The rosy maple moth can be found in temperate deciduous forests and nearby suburban areas and urban landscapes. Their common name derives from the fact that they can primarily be found on maple trees, including red maples (Acer rubrum), sugar maples (Acer saccharum), silver maples (Acer saccharinum), and box elder maples (Acer negundo). They can also be found on oak trees, particularly turkey oaks (Quercus laevis), especially when they are found dispersed among maple trees.

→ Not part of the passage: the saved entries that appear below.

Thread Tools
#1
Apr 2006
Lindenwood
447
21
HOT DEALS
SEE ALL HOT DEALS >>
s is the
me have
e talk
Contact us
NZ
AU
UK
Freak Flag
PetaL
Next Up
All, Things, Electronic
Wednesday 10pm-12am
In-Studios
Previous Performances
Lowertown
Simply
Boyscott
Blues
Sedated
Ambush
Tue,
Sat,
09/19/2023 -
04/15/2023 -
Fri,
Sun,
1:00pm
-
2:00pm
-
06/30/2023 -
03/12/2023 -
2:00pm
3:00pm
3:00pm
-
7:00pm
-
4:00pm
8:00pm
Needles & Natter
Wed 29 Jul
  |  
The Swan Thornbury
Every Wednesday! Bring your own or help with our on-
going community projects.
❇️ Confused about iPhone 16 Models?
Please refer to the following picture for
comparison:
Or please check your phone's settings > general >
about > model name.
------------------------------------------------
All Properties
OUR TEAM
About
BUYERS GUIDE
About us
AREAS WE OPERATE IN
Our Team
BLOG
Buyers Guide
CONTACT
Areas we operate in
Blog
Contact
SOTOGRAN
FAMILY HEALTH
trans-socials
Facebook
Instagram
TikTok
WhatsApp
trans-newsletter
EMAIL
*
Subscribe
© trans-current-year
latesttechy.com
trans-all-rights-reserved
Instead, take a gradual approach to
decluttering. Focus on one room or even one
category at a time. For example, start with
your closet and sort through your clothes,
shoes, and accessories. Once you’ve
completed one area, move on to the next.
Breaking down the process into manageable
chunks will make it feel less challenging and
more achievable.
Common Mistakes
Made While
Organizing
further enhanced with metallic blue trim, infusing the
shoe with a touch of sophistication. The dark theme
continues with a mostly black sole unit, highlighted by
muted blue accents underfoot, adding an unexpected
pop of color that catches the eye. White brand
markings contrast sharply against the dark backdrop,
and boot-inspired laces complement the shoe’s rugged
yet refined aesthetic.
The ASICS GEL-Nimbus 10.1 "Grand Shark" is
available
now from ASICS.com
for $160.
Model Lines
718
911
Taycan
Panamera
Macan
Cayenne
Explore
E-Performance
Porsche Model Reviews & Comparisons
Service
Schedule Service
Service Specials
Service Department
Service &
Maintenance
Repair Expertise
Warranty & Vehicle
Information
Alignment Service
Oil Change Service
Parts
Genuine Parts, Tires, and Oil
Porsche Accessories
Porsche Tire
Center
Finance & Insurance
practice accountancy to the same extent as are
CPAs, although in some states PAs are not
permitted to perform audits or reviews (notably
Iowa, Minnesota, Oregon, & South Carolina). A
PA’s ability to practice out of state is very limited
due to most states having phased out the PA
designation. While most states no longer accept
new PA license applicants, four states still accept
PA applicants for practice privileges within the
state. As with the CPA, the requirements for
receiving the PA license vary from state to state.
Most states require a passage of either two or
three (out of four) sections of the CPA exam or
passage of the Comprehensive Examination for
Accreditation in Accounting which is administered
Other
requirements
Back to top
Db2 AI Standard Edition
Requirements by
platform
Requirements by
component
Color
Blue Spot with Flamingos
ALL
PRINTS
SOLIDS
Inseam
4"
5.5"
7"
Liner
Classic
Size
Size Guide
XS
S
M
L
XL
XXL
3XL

== Home range and territoriality ==
Larvae hatch and live on the same tree through their development, then pupate in the soil beneath the same tree. The larvae primarily eat the underside of leaves, therefore preferentially staying in that location of their home tree. The adults do not eat, so they can have a sizeable home range.

== Behavior ==

=== Feeding ===

The rosy maple moths preferentially lay their eggs on maple trees, and sometimes nearby oak trees. Since the larvae remain on the same tree upon which they hatched, most larvae feed on the underside of maple leaves or oak leaves. In early instars, the larvae feed together in groups, but beginning in the third or fourth instar the caterpillars begin to feed individually. The larvae eat the entire leaf blade and are capable of consuming a few leaves each. Thus, large populations of greenstriped mapleworms are capable of defoliating trees. This damage is mostly harmless and the leaves will grow back. As with all Saturniidae, adult rosy maple moths do not feed.

=== Parental care ===

==== Oviposition ====
Female rosy maple moths lay their eggs one day after fertilization. During those 24 hours, the eggs are protected inside the body of the female. Besides this, rosy maple moths exhibit little parental care, as the female leaves after depositing her eggs. Females typically lay around 150 to 200 eggs in groups of 10 to 40 on the underside of leaves of maple trees and occasionally oak trees. Females typically only reproduce once, but in southern regions they can lay eggs up to three times. Egg laying typically occurs in the warmer months, with a peak in July, although precise timing depends on the region. In northern regions, one brood is laid between May and August. Further south, two broods are laid between April and September. In Florida, between March and October three broods are laid.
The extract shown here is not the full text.